As a field, we have bounced back and forth between continuity and discontinuity theories to explain these changes. Continuity theories posit that infants' starting state is related to our end state, and that changes are gradual, not saltatory; discontinuity theories posit stage-like transitions. Behaviorist learning theory was fundamentally a continuity hypothesis – the same learning mechanisms (plus experience) underly all of behavior, and change is gradual. In contrast, Piagetian stage theory was fundamentally about explaining behavioral discontinuities. As the pendulum swung, we get core knowledge theory, a continuity theory: innate foundations are "revised but not overthrown" (paraphrasing Spelke et al. 1992). Gopnik and Wellman's "Theory theory" is a discontinuity theory: intuitive theories of domains like biology or causality are discovered like scientific theories.
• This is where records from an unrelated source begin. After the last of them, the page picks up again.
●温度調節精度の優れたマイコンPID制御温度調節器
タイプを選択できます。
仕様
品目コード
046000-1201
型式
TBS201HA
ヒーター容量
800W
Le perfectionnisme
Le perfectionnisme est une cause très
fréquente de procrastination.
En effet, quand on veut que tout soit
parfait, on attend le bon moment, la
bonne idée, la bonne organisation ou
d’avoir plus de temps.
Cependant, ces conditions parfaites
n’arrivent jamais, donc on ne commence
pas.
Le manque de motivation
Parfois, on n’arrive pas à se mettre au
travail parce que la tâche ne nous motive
And so on.
For what it's worth, my take on the "modern synthesis" in developmental psychology is that development is domain-specific. Domain of development – perception, language, social cognition, etc. – progress on their own timelines determined by experience, maturation, and other constraining factors. And my best guess is that some domains develop continuously (especially motor and perceptual domains) while others, typically more "conceptual" ones, show more saltatory progress associated with stage changes. But – even though it would be really cool to be able to show this – I don't think we have the data to do so.
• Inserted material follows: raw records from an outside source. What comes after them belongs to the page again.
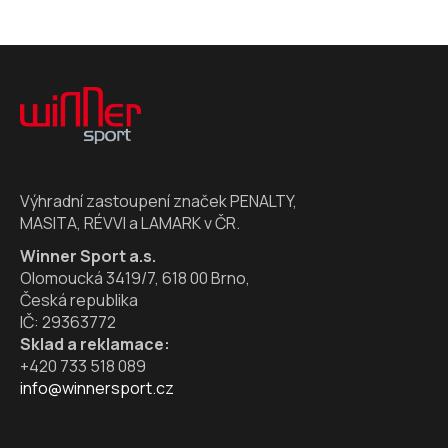
Z
á
p
a
t
í
Výhradní zastoupení značek PENALTY,
MASITA, RÉVVI a LAMARK v ČR.
Winner Sport a.s.
Olomoucká 3419/7, 618 00 Brno,
Česká republika
IČ: 29363772
Sklad a reklamace:
+420 733 518 089
info@winnersport.cz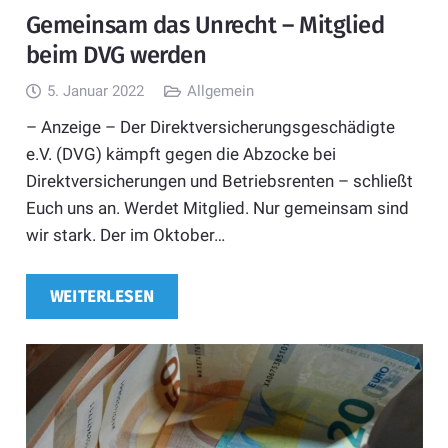
Gemeinsam das Unrecht – Mitglied
beim DVG werden
5. Januar 2022
Allgemein
– Anzeige – Der Direktversicherungsgeschädigte
e.V. (DVG) kämpft gegen die Abzocke bei
Direktversicherungen und Betriebsrenten – schließt
Euch uns an. Werdet Mitglied. Nur gemeinsam sind
wir stark. Der im Oktober…
WEITERLESEN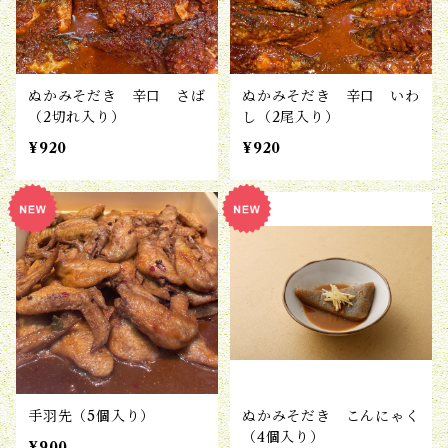
ぬかみそだき 辛口 さば
ぬかみそだき 辛口 いわ
（2切れ入り）
し（2尾入り）
¥920
¥920
手羽先（5個入り）
ぬかみそだき こんにゃく
（4個入り）
¥900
The problem is that we are not thinking about – or measuring – development appropriately. As a result, what we end up with is a theoretical mush. We talk as though everything is discrete, but that's mostly a function of our measurement methods. Instead, everything is at rock bottom continuous, and the question is how steep the changes are.
We talk as though everything is discontinuous all the time. The way we know how to describe development verbally is through what I call "milestone language." We discuss developmental transitions by (often helpful) age anchors, like "children say their first word around their first birthday," or "preschoolers pass the Sally-Ann task at around 3.5 years." When summarizing a study, we* assert that "by 7 months, babies can segment words from fluent speech," even if we know that this statement describes the fact that the mean performance of a group is significantly different than zero in a particular paradigm instantiating this ability, and even if we know that babies might show this behavior a month earlier if you tested enough of them! But it's a lot harder to say "early word production emerges gradually from 10 - 14 months (in most children)."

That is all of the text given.